--- EXERCISE BRIEF ---
The data below contains pictures, which are to be skipped; the lines starting at the line with "Banjir Terjang Watalara Kolaka, Warga Di…" and ending at the line with "critères de sélection doivent" are to be output exactly, both ends included.

===============

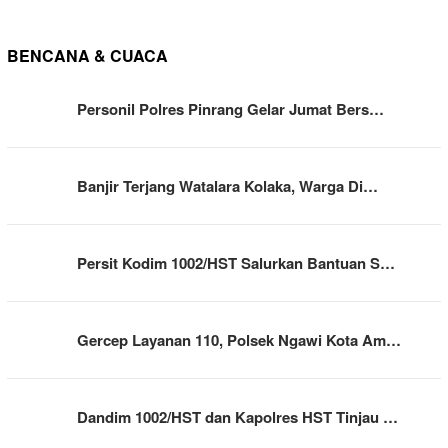
BENCANA & CUACA
Personil Polres Pinrang Gelar Jumat Bers…
Banjir Terjang Watalara Kolaka, Warga Di…
Persit Kodim 1002/HST Salurkan Bantuan S…
Gercep Layanan 110, Polsek Ngawi Kota Am…
Dandim 1002/HST dan Kapolres HST Tinjau …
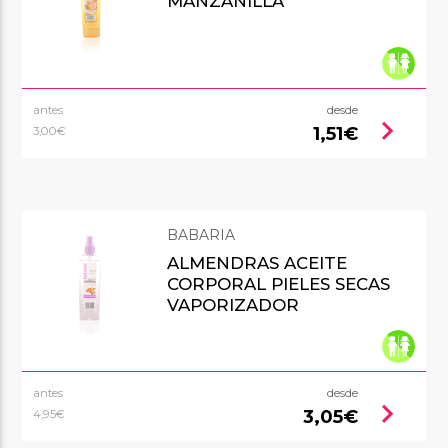
MANZANILLA
antes
desde
chevron_right
1,51€
3,00€
BABARIA
ALMENDRAS ACEITE
CORPORAL PIELES SECAS
VAPORIZADOR
antes
desde
chevron_right
3,05€
4,95€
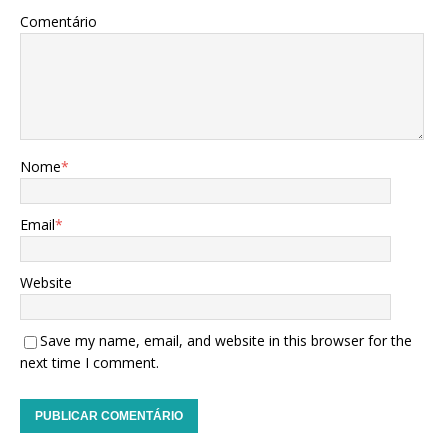
Comentário
Nome
*
Email
*
Website
Save my name, email, and website in this browser for the
next time I comment.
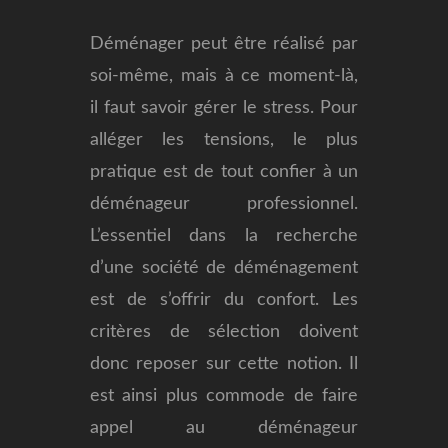
Déménager peut être réalisé par
soi-même, mais à ce moment-là,
il faut savoir gérer le stress. Pour
alléger les tensions, le plus
pratique est de tout confier à un
déménageur professionnel.
L’essentiel dans la recherche
d’une société de déménagement
est de s’offrir du confort.
Les
critères de sélection doivent
donc reposer sur cette notion. Il
est ainsi plus commode de faire
appel au déménageur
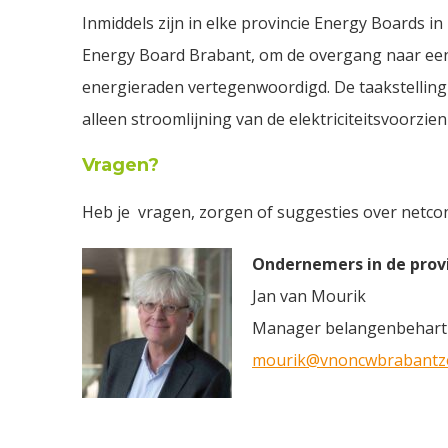
Inmiddels zijn in elke provincie Energy Boards i
Energy Board Brabant, om de overgang naar een
energieraden vertegenwoordigd. De taakstellin
alleen stroomlijning van de elektriciteitsvoorzi
Vragen?
Heb je vragen, zorgen of suggesties over netc
Ondernemers in de prov
Jan van Mourik
Manager belangenbehart
mourik@vnoncwbrabantze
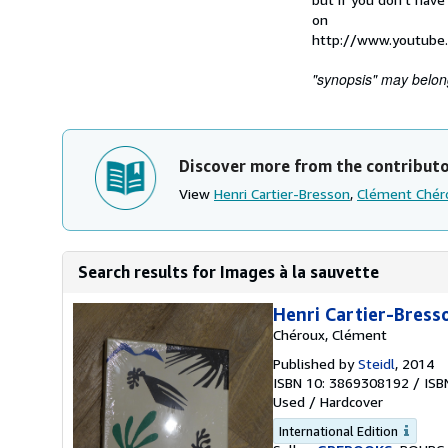
on
http://www.youtube
"synopsis" may belong 
Discover more from the contribut
View
Henri Cartier-Bresson
,
Clément Chér
Search results for Images à la sauvette
Henri Cartier-Bress
Chéroux, Clément
Published by
Steidl
, 2014
ISBN 10: 3869308192
/
ISB
Used
/
Hardcover
International Edition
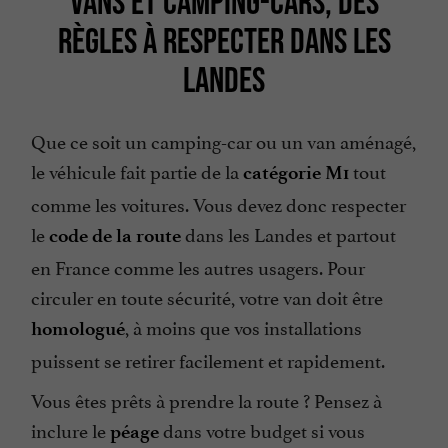
VANS ET CAMPING-CARS, DES
RÈGLES À RESPECTER DANS LES
LANDES
Que ce soit un camping-car ou un van aménagé,
le véhicule fait partie de la
tout
catégorie M1
comme les voitures. Vous devez donc respecter
le
dans les Landes et partout
code de la route
en France comme les autres usagers. Pour
circuler en toute sécurité, votre van doit être
, à moins que vos installations
homologué
puissent se retirer facilement et rapidement.
Vous êtes prêts à prendre la route ? Pensez à
inclure le
dans votre budget si vous
péage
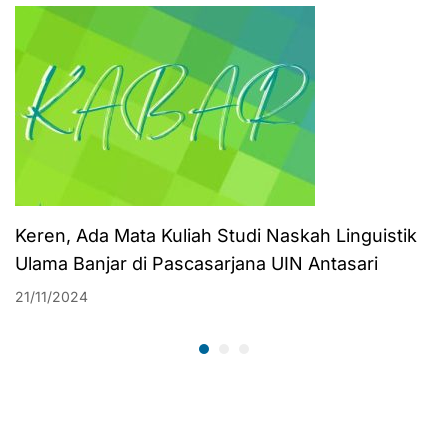
Maju
Makkah
Keren, Ada Mata Kuliah Studi Naskah Linguistik
Ulama Banjar di Pascasarjana UIN Antasari
21/11/2024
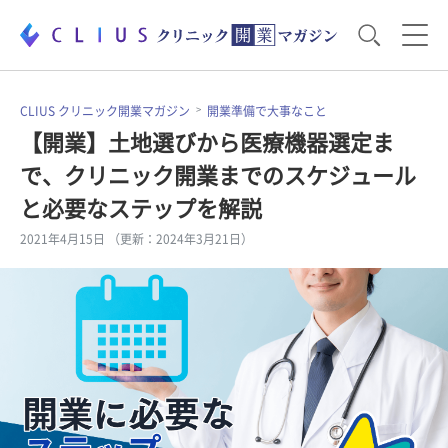
お役立ち資料
運営・経営のポイント
CLIUS クリニック開業マガジン
開業準備で大事なこと
【開業】土地選びから医療機器選定ま
で、クリニック開業までのスケジュール
開業医のリアル
開業準備で大事なこと
と必要なステップを解説
2021年4月15日 （更新：2024年3月21日）
電子カルテ・ICT
医療機器・事務機器
集患のコツ
セミナー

===============

--- RESPONSE TO THIS TASK ---
Banjir Terjang Watalara Kolaka, Warga Di…
Persit Kodim 1002/HST Salurkan Bantuan S…
Gercep Layanan 110, Polsek Ngawi Kota Am…
Dandim 1002/HST dan Kapolres HST Tinjau …
MANZANILLA
antes
desde
chevron_right
1,51€
3,00€
BABARIA
ALMENDRAS ACEITE
CORPORAL PIELES SECAS
VAPORIZADOR
antes
desde
chevron_right
3,05€
4,95€
Comentário
Nome
*
Email
*
Website
Save my name, email, and website in this browser for the
next time I comment.
Déménager peut être réalisé par
soi-même, mais à ce moment-là,
il faut savoir gérer le stress. Pour
alléger les tensions, le plus
pratique est de tout confier à un
déménageur professionnel.
L’essentiel dans la recherche
d’une société de déménagement
est de s’offrir du confort.
Les
critères de sélection doivent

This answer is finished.